> [What you are asked to do]: Without including any picture, return the complete set of records exactly.

> [Input for this task]:
■ ■ ■
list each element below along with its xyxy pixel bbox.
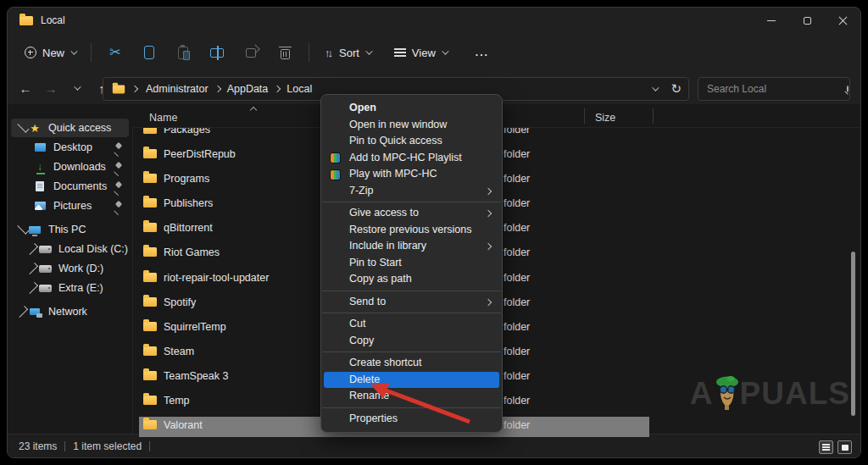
menu-divider xyxy=(322,313,501,313)
refresh-icon[interactable]: ↻ xyxy=(670,81,682,97)
list-lines-icon xyxy=(822,446,830,448)
menu-divider xyxy=(322,202,501,202)
sidebar-item-documents[interactable]: Documents xyxy=(11,177,129,196)
file-type: folder xyxy=(504,321,530,333)
sidebar-item-label: Documents xyxy=(53,180,107,192)
sidebar: ★ Quick access Desktop ↓ Downloads Docum… xyxy=(8,104,132,434)
folder-icon xyxy=(143,273,157,282)
menu-item-cut[interactable]: Cut xyxy=(321,316,502,333)
sidebar-item-downloads[interactable]: ↓ Downloads xyxy=(11,158,129,176)
chevron-right-icon[interactable] xyxy=(26,263,38,274)
menu-item-restore-previous-versions[interactable]: Restore previous versions xyxy=(321,222,502,239)
forward-button[interactable]: → xyxy=(38,76,64,100)
sidebar-item-label: Work (D:) xyxy=(58,263,103,274)
sidebar-item-extra-e[interactable]: Extra (E:) xyxy=(11,279,129,297)
sidebar-item-work-d[interactable]: Work (D:) xyxy=(11,259,129,278)
menu-item-pin-to-quick-access[interactable]: Pin to Quick access xyxy=(321,133,502,150)
menu-item-properties[interactable]: Properties xyxy=(321,411,502,428)
vertical-scrollbar[interactable] xyxy=(851,252,855,416)
search-input[interactable] xyxy=(698,83,847,95)
thumbnail-view-button[interactable] xyxy=(837,440,852,454)
sidebar-item-local-disk-c[interactable]: Local Disk (C:) xyxy=(11,240,129,258)
menu-item-send-to[interactable]: Send to xyxy=(321,294,502,311)
maximize-button[interactable] xyxy=(789,8,825,33)
column-divider[interactable] xyxy=(584,108,585,124)
column-divider[interactable] xyxy=(653,108,654,124)
folder-icon xyxy=(143,247,157,257)
file-name: Valorant xyxy=(164,419,203,431)
details-view-button[interactable] xyxy=(819,440,833,454)
paste-button[interactable] xyxy=(166,38,200,67)
folder-icon xyxy=(143,198,157,208)
chevron-down-icon xyxy=(74,83,81,90)
menu-item-include-in-library[interactable]: Include in library xyxy=(321,238,502,255)
view-button[interactable]: View xyxy=(386,38,455,67)
share-button[interactable] xyxy=(234,38,268,67)
file-type: folder xyxy=(504,370,530,382)
drive-icon xyxy=(39,285,52,292)
close-button[interactable] xyxy=(825,8,860,33)
cut-button[interactable]: ✂ xyxy=(98,38,132,67)
back-button[interactable]: ← xyxy=(13,76,38,100)
chevron-down-icon[interactable] xyxy=(17,223,29,235)
sidebar-item-this-pc[interactable]: This PC xyxy=(11,220,129,239)
menu-item-7zip[interactable]: 7-Zip xyxy=(321,183,502,200)
new-button[interactable]: New xyxy=(16,38,84,67)
menu-item-copy-as-path[interactable]: Copy as path xyxy=(321,271,502,288)
menu-item-copy[interactable]: Copy xyxy=(321,333,502,350)
column-header-size[interactable]: Size xyxy=(595,112,615,124)
menu-item-label: Copy as path xyxy=(349,273,412,285)
breadcrumb-administrator[interactable]: Administrator xyxy=(141,83,214,95)
view-button-label: View xyxy=(412,47,436,59)
menu-item-pin-to-start[interactable]: Pin to Start xyxy=(321,255,502,272)
rename-button[interactable] xyxy=(200,38,234,67)
menu-item-give-access-to[interactable]: Give access to xyxy=(321,205,502,222)
menu-item-create-shortcut[interactable]: Create shortcut xyxy=(321,355,502,372)
breadcrumb-local[interactable]: Local xyxy=(281,83,317,95)
address-dropdown-icon[interactable] xyxy=(653,84,659,91)
pin-icon xyxy=(114,182,122,191)
sidebar-item-network[interactable]: Network xyxy=(11,302,129,321)
delete-button[interactable] xyxy=(268,38,302,67)
status-divider xyxy=(64,441,65,451)
sort-arrows-icon: ↑↓ xyxy=(325,47,331,59)
sort-button[interactable]: ↑↓ Sort xyxy=(316,38,379,67)
menu-item-add-to-mpc-playlist[interactable]: Add to MPC-HC Playlist xyxy=(321,150,502,167)
menu-item-label: Play with MPC-HC xyxy=(349,168,437,180)
chevron-right-icon[interactable] xyxy=(26,243,38,255)
folder-icon xyxy=(143,149,157,158)
sidebar-item-desktop[interactable]: Desktop xyxy=(11,138,129,157)
search-icon[interactable] xyxy=(847,86,849,92)
picture-icon xyxy=(35,202,46,210)
chevron-right-icon[interactable] xyxy=(26,282,38,294)
folder-icon xyxy=(143,346,157,356)
file-name: Riot Games xyxy=(164,246,220,258)
sidebar-item-label: Extra (E:) xyxy=(58,282,103,294)
menu-item-rename[interactable]: Rename xyxy=(321,388,502,405)
menu-item-open[interactable]: Open xyxy=(321,100,502,117)
drive-icon xyxy=(39,246,52,253)
file-name: Programs xyxy=(164,173,209,185)
sidebar-item-pictures[interactable]: Pictures xyxy=(11,197,129,215)
ellipsis-icon: ... xyxy=(476,47,489,58)
chevron-right-icon[interactable] xyxy=(16,306,28,318)
sort-ascending-icon xyxy=(250,107,257,113)
see-more-button[interactable]: ... xyxy=(467,38,498,67)
copy-button[interactable] xyxy=(132,38,166,67)
menu-item-delete[interactable]: Delete xyxy=(324,372,499,389)
folder-icon xyxy=(113,85,125,93)
breadcrumb-appdata[interactable]: AppData xyxy=(222,83,274,95)
submenu-chevron-icon xyxy=(485,187,492,194)
sidebar-item-quick-access[interactable]: ★ Quick access xyxy=(11,119,129,137)
rename-icon xyxy=(210,48,224,58)
column-header-name[interactable]: Name xyxy=(149,112,177,124)
menu-item-label: Open in new window xyxy=(349,119,447,130)
menu-item-open-in-new-window[interactable]: Open in new window xyxy=(321,117,502,134)
recent-locations-button[interactable] xyxy=(64,76,89,100)
chevron-right-icon xyxy=(214,86,220,92)
minimize-button[interactable] xyxy=(754,8,789,33)
pin-icon xyxy=(114,163,122,171)
menu-item-label: Pin to Quick access xyxy=(349,135,442,147)
menu-item-play-with-mpc[interactable]: Play with MPC-HC xyxy=(321,166,502,183)
items-count: 23 items xyxy=(19,440,57,452)
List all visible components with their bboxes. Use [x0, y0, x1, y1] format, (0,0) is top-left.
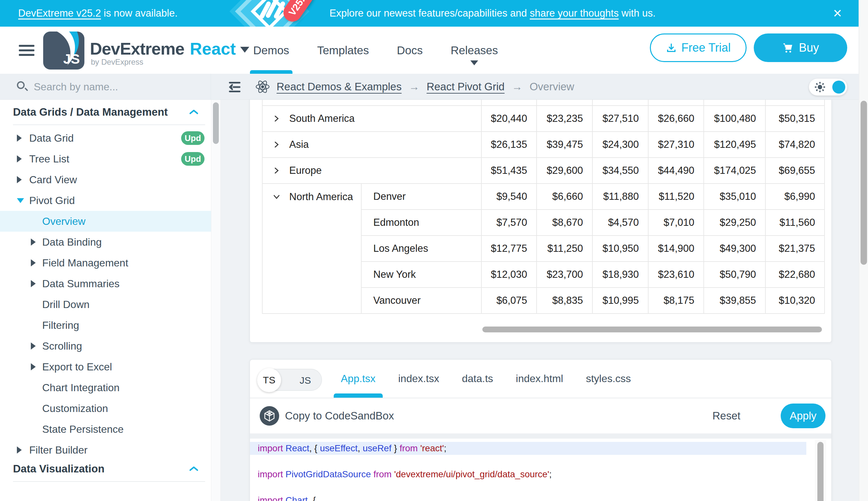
■ ■ ■
> [Solution for this exercise]:
list each element below along with its xyxy pixel bbox.
menu-divider xyxy=(322,313,501,313)
refresh-icon[interactable]: ↻ xyxy=(670,81,682,97)
list-lines-icon xyxy=(822,446,830,448)
menu-divider xyxy=(322,202,501,202)
sidebar-item-documents[interactable]: Documents xyxy=(11,177,129,196)
file-type: folder xyxy=(504,321,530,333)
sidebar-item-label: Documents xyxy=(53,180,107,192)
sidebar: ★ Quick access Desktop ↓ Downloads Docum… xyxy=(8,104,132,434)
folder-icon xyxy=(143,273,157,282)
menu-item-cut[interactable]: Cut xyxy=(321,316,502,333)
sidebar-item-downloads[interactable]: ↓ Downloads xyxy=(11,158,129,176)
chevron-right-icon[interactable] xyxy=(26,263,38,274)
menu-item-restore-previous-versions[interactable]: Restore previous versions xyxy=(321,222,502,239)
forward-button[interactable]: → xyxy=(38,76,64,100)
sidebar-item-label: Work (D:) xyxy=(58,263,103,274)
sidebar-item-extra-e[interactable]: Extra (E:) xyxy=(11,279,129,297)
sidebar-item-work-d[interactable]: Work (D:) xyxy=(11,259,129,278)
menu-item-pin-to-quick-access[interactable]: Pin to Quick access xyxy=(321,133,502,150)
menu-item-properties[interactable]: Properties xyxy=(321,411,502,428)
vertical-scrollbar[interactable] xyxy=(851,252,855,416)
search-input[interactable] xyxy=(698,83,847,95)
thumbnail-view-button[interactable] xyxy=(837,440,852,454)
sidebar-item-local-disk-c[interactable]: Local Disk (C:) xyxy=(11,240,129,258)
menu-item-send-to[interactable]: Send to xyxy=(321,294,502,311)
maximize-button[interactable] xyxy=(789,8,825,33)
column-divider[interactable] xyxy=(584,108,585,124)
column-divider[interactable] xyxy=(653,108,654,124)
folder-icon xyxy=(143,247,157,257)
file-name: Valorant xyxy=(164,419,203,431)
details-view-button[interactable] xyxy=(819,440,833,454)
paste-button[interactable] xyxy=(166,38,200,67)
folder-icon xyxy=(143,198,157,208)
chevron-down-icon xyxy=(74,83,81,90)
menu-item-include-in-library[interactable]: Include in library xyxy=(321,238,502,255)
view-button[interactable]: View xyxy=(386,38,455,67)
share-button[interactable] xyxy=(234,38,268,67)
file-type: folder xyxy=(504,370,530,382)
drive-icon xyxy=(39,285,52,292)
close-button[interactable] xyxy=(825,8,860,33)
cut-button[interactable]: ✂ xyxy=(98,38,132,67)
back-button[interactable]: ← xyxy=(13,76,38,100)
chevron-down-icon[interactable] xyxy=(17,223,29,235)
sidebar-item-this-pc[interactable]: This PC xyxy=(11,220,129,239)
menu-item-7zip[interactable]: 7-Zip xyxy=(321,183,502,200)
new-button[interactable]: New xyxy=(16,38,84,67)
menu-item-copy-as-path[interactable]: Copy as path xyxy=(321,271,502,288)
menu-item-copy[interactable]: Copy xyxy=(321,333,502,350)
column-header-size[interactable]: Size xyxy=(595,112,615,124)
menu-item-label: Copy as path xyxy=(349,273,412,285)
breadcrumb-administrator[interactable]: Administrator xyxy=(141,83,214,95)
view-button-label: View xyxy=(412,47,436,59)
menu-item-pin-to-start[interactable]: Pin to Start xyxy=(321,255,502,272)
rename-button[interactable] xyxy=(200,38,234,67)
menu-item-give-access-to[interactable]: Give access to xyxy=(321,205,502,222)
menu-item-create-shortcut[interactable]: Create shortcut xyxy=(321,355,502,372)
breadcrumb-local[interactable]: Local xyxy=(281,83,317,95)
address-dropdown-icon[interactable] xyxy=(653,84,659,91)
pin-icon xyxy=(114,182,122,191)
sidebar-item-network[interactable]: Network xyxy=(11,302,129,321)
delete-button[interactable] xyxy=(268,38,302,67)
status-divider xyxy=(64,441,65,451)
sort-arrows-icon: ↑↓ xyxy=(325,47,331,59)
sort-button[interactable]: ↑↓ Sort xyxy=(316,38,379,67)
menu-item-add-to-mpc-playlist[interactable]: Add to MPC-HC Playlist xyxy=(321,150,502,167)
menu-item-label: Play with MPC-HC xyxy=(349,168,437,180)
chevron-right-icon[interactable] xyxy=(26,243,38,255)
folder-icon xyxy=(143,149,157,158)
sidebar-item-desktop[interactable]: Desktop xyxy=(11,138,129,157)
search-icon[interactable] xyxy=(847,86,849,92)
picture-icon xyxy=(35,202,46,210)
chevron-right-icon[interactable] xyxy=(26,282,38,294)
folder-icon xyxy=(143,346,157,356)
file-name: Riot Games xyxy=(164,246,220,258)
sidebar-item-label: Extra (E:) xyxy=(58,282,103,294)
menu-item-rename[interactable]: Rename xyxy=(321,388,502,405)
menu-item-open[interactable]: Open xyxy=(321,100,502,117)
drive-icon xyxy=(39,246,52,253)
file-name: Programs xyxy=(164,173,209,185)
sidebar-item-pictures[interactable]: Pictures xyxy=(11,197,129,215)
ellipsis-icon: ... xyxy=(476,47,489,58)
chevron-right-icon[interactable] xyxy=(16,306,28,318)
sort-ascending-icon xyxy=(250,107,257,113)
see-more-button[interactable]: ... xyxy=(467,38,498,67)
copy-button[interactable] xyxy=(132,38,166,67)
menu-item-delete[interactable]: Delete xyxy=(324,372,499,389)
folder-icon xyxy=(113,85,125,93)
breadcrumb-appdata[interactable]: AppData xyxy=(222,83,274,95)
submenu-chevron-icon xyxy=(485,187,492,194)
sidebar-item-quick-access[interactable]: ★ Quick access xyxy=(11,119,129,137)
rename-icon xyxy=(210,48,224,58)
column-header-name[interactable]: Name xyxy=(149,112,177,124)
menu-item-label: Open in new window xyxy=(349,119,447,130)
menu-item-open-in-new-window[interactable]: Open in new window xyxy=(321,117,502,134)
recent-locations-button[interactable] xyxy=(64,76,89,100)
chevron-right-icon xyxy=(214,86,220,92)
minimize-button[interactable] xyxy=(754,8,789,33)
pin-icon xyxy=(114,163,122,171)
menu-item-label: Pin to Quick access xyxy=(349,135,442,147)
menu-item-play-with-mpc[interactable]: Play with MPC-HC xyxy=(321,166,502,183)
items-count: 23 items xyxy=(19,440,57,452)
List all visible components with their bboxes. Use [x0, y0, x1, y1] format, (0,0) is top-left.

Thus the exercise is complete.